((

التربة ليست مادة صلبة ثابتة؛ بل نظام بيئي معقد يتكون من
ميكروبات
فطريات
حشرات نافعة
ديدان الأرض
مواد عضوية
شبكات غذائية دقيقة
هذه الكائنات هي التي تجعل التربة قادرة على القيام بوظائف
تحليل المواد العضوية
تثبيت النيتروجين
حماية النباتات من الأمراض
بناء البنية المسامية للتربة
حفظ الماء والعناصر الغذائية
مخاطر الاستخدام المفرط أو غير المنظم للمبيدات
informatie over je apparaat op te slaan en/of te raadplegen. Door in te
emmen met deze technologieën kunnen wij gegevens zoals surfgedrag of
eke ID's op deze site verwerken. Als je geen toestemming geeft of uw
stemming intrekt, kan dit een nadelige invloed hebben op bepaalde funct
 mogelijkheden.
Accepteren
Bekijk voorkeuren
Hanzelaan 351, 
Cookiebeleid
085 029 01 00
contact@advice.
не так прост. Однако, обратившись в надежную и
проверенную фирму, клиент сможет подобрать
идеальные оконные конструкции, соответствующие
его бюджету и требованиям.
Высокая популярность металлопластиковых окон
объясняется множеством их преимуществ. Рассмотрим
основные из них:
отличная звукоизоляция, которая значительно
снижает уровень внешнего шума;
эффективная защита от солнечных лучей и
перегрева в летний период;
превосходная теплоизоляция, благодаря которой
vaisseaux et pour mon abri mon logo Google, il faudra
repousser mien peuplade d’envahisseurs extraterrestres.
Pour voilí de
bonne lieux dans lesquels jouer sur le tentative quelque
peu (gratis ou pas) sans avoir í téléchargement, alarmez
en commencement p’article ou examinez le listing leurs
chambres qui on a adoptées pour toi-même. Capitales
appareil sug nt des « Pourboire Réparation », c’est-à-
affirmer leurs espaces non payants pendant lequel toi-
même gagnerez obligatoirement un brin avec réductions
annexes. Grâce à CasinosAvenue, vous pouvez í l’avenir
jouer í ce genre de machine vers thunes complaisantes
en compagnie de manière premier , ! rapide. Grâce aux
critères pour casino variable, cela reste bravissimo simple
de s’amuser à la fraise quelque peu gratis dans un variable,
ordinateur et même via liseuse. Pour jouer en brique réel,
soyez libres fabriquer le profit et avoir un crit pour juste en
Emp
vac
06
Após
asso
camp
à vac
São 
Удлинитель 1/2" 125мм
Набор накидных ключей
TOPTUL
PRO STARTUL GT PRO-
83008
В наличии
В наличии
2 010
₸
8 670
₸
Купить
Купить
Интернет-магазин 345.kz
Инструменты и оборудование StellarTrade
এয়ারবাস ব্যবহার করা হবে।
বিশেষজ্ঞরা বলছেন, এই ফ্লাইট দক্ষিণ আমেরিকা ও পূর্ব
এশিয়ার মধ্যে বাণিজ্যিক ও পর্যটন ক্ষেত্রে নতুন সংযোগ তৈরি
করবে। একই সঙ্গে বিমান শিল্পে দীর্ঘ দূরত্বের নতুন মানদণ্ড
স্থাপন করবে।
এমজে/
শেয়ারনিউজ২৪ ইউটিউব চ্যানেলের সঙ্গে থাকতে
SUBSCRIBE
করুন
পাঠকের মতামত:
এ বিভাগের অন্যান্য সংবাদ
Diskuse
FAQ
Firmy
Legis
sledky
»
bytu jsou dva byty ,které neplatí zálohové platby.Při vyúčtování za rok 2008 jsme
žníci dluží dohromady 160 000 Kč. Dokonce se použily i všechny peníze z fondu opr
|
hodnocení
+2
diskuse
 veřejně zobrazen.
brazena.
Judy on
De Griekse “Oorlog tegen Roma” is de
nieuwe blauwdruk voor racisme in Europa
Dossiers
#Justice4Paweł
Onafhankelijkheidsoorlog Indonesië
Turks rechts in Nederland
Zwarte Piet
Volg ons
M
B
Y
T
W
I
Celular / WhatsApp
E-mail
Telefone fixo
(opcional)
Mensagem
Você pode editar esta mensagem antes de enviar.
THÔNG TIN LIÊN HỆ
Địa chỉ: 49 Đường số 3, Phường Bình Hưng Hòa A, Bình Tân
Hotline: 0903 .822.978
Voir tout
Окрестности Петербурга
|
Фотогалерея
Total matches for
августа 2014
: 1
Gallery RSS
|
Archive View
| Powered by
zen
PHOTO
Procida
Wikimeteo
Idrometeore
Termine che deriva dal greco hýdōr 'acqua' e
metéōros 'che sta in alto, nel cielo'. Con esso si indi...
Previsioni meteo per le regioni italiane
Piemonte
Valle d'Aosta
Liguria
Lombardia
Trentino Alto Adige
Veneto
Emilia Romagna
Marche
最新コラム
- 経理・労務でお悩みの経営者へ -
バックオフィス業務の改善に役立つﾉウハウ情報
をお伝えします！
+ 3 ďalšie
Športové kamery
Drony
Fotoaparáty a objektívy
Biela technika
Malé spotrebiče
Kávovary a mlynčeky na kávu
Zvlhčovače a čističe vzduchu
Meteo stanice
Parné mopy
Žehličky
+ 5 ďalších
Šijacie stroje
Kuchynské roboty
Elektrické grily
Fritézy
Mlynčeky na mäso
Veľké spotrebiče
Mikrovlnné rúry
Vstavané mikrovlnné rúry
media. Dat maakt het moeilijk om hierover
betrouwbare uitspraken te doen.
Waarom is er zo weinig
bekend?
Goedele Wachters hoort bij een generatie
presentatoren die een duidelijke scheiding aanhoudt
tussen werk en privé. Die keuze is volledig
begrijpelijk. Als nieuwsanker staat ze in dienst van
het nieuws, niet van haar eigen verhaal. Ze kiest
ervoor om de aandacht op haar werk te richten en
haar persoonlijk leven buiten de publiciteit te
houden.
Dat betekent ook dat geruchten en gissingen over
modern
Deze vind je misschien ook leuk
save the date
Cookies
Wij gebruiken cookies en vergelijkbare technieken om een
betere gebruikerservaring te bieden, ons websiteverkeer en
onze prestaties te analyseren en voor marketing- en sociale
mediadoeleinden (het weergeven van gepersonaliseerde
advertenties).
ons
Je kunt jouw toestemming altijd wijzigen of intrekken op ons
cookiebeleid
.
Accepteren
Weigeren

))

*WHAT YOU HAVE TO DO:* The entries above must be returned in full, exactly as shown.

*OUTPUT BELOW:*
التربة ليست مادة صلبة ثابتة؛ بل نظام بيئي معقد يتكون من
ميكروبات
فطريات
حشرات نافعة
ديدان الأرض
مواد عضوية
شبكات غذائية دقيقة
هذه الكائنات هي التي تجعل التربة قادرة على القيام بوظائف
تحليل المواد العضوية
تثبيت النيتروجين
حماية النباتات من الأمراض
بناء البنية المسامية للتربة
حفظ الماء والعناصر الغذائية
مخاطر الاستخدام المفرط أو غير المنظم للمبيدات
informatie over je apparaat op te slaan en/of te raadplegen. Door in te
emmen met deze technologieën kunnen wij gegevens zoals surfgedrag of
eke ID's op deze site verwerken. Als je geen toestemming geeft of uw
stemming intrekt, kan dit een nadelige invloed hebben op bepaalde funct
 mogelijkheden.
Accepteren
Bekijk voorkeuren
Hanzelaan 351, 
Cookiebeleid
085 029 01 00
contact@advice.
не так прост. Однако, обратившись в надежную и
проверенную фирму, клиент сможет подобрать
идеальные оконные конструкции, соответствующие
его бюджету и требованиям.
Высокая популярность металлопластиковых окон
объясняется множеством их преимуществ. Рассмотрим
основные из них:
отличная звукоизоляция, которая значительно
снижает уровень внешнего шума;
эффективная защита от солнечных лучей и
перегрева в летний период;
превосходная теплоизоляция, благодаря которой
vaisseaux et pour mon abri mon logo Google, il faudra
repousser mien peuplade d’envahisseurs extraterrestres.
Pour voilí de
bonne lieux dans lesquels jouer sur le tentative quelque
peu (gratis ou pas) sans avoir í téléchargement, alarmez
en commencement p’article ou examinez le listing leurs
chambres qui on a adoptées pour toi-même. Capitales
appareil sug nt des « Pourboire Réparation », c’est-à-
affirmer leurs espaces non payants pendant lequel toi-
même gagnerez obligatoirement un brin avec réductions
annexes. Grâce à CasinosAvenue, vous pouvez í l’avenir
jouer í ce genre de machine vers thunes complaisantes
en compagnie de manière premier , ! rapide. Grâce aux
critères pour casino variable, cela reste bravissimo simple
de s’amuser à la fraise quelque peu gratis dans un variable,
ordinateur et même via liseuse. Pour jouer en brique réel,
soyez libres fabriquer le profit et avoir un crit pour juste en
Emp
vac
06
Após
asso
camp
à vac
São 
Удлинитель 1/2" 125мм
Набор накидных ключей
TOPTUL
PRO STARTUL GT PRO-
83008
В наличии
В наличии
2 010
₸
8 670
₸
Купить
Купить
Интернет-магазин 345.kz
Инструменты и оборудование StellarTrade
এয়ারবাস ব্যবহার করা হবে।
বিশেষজ্ঞরা বলছেন, এই ফ্লাইট দক্ষিণ আমেরিকা ও পূর্ব
এশিয়ার মধ্যে বাণিজ্যিক ও পর্যটন ক্ষেত্রে নতুন সংযোগ তৈরি
করবে। একই সঙ্গে বিমান শিল্পে দীর্ঘ দূরত্বের নতুন মানদণ্ড
স্থাপন করবে।
এমজে/
শেয়ারনিউজ২৪ ইউটিউব চ্যানেলের সঙ্গে থাকতে
SUBSCRIBE
করুন
পাঠকের মতামত:
এ বিভাগের অন্যান্য সংবাদ
Diskuse
FAQ
Firmy
Legis
sledky
»
bytu jsou dva byty ,které neplatí zálohové platby.Při vyúčtování za rok 2008 jsme
žníci dluží dohromady 160 000 Kč. Dokonce se použily i všechny peníze z fondu opr
|
hodnocení
+2
diskuse
 veřejně zobrazen.
brazena.
Judy on
De Griekse “Oorlog tegen Roma” is de
nieuwe blauwdruk voor racisme in Europa
Dossiers
#Justice4Paweł
Onafhankelijkheidsoorlog Indonesië
Turks rechts in Nederland
Zwarte Piet
Volg ons
M
B
Y
T
W
I
Celular / WhatsApp
E-mail
Telefone fixo
(opcional)
Mensagem
Você pode editar esta mensagem antes de enviar.
THÔNG TIN LIÊN HỆ
Địa chỉ: 49 Đường số 3, Phường Bình Hưng Hòa A, Bình Tân
Hotline: 0903 .822.978
Voir tout
Окрестности Петербурга
|
Фотогалерея
Total matches for
августа 2014
: 1
Gallery RSS
|
Archive View
| Powered by
zen
PHOTO
Procida
Wikimeteo
Idrometeore
Termine che deriva dal greco hýdōr 'acqua' e
metéōros 'che sta in alto, nel cielo'. Con esso si indi...
Previsioni meteo per le regioni italiane
Piemonte
Valle d'Aosta
Liguria
Lombardia
Trentino Alto Adige
Veneto
Emilia Romagna
Marche
最新コラム
- 経理・労務でお悩みの経営者へ -
バックオフィス業務の改善に役立つﾉウハウ情報
をお伝えします！
+ 3 ďalšie
Športové kamery
Drony
Fotoaparáty a objektívy
Biela technika
Malé spotrebiče
Kávovary a mlynčeky na kávu
Zvlhčovače a čističe vzduchu
Meteo stanice
Parné mopy
Žehličky
+ 5 ďalších
Šijacie stroje
Kuchynské roboty
Elektrické grily
Fritézy
Mlynčeky na mäso
Veľké spotrebiče
Mikrovlnné rúry
Vstavané mikrovlnné rúry
media. Dat maakt het moeilijk om hierover
betrouwbare uitspraken te doen.
Waarom is er zo weinig
bekend?
Goedele Wachters hoort bij een generatie
presentatoren die een duidelijke scheiding aanhoudt
tussen werk en privé. Die keuze is volledig
begrijpelijk. Als nieuwsanker staat ze in dienst van
het nieuws, niet van haar eigen verhaal. Ze kiest
ervoor om de aandacht op haar werk te richten en
haar persoonlijk leven buiten de publiciteit te
houden.
Dat betekent ook dat geruchten en gissingen over
modern
Deze vind je misschien ook leuk
save the date
Cookies
Wij gebruiken cookies en vergelijkbare technieken om een
betere gebruikerservaring te bieden, ons websiteverkeer en
onze prestaties te analyseren en voor marketing- en sociale
mediadoeleinden (het weergeven van gepersonaliseerde
advertenties).
ons
Je kunt jouw toestemming altijd wijzigen of intrekken op ons
cookiebeleid
.
Accepteren
Weigeren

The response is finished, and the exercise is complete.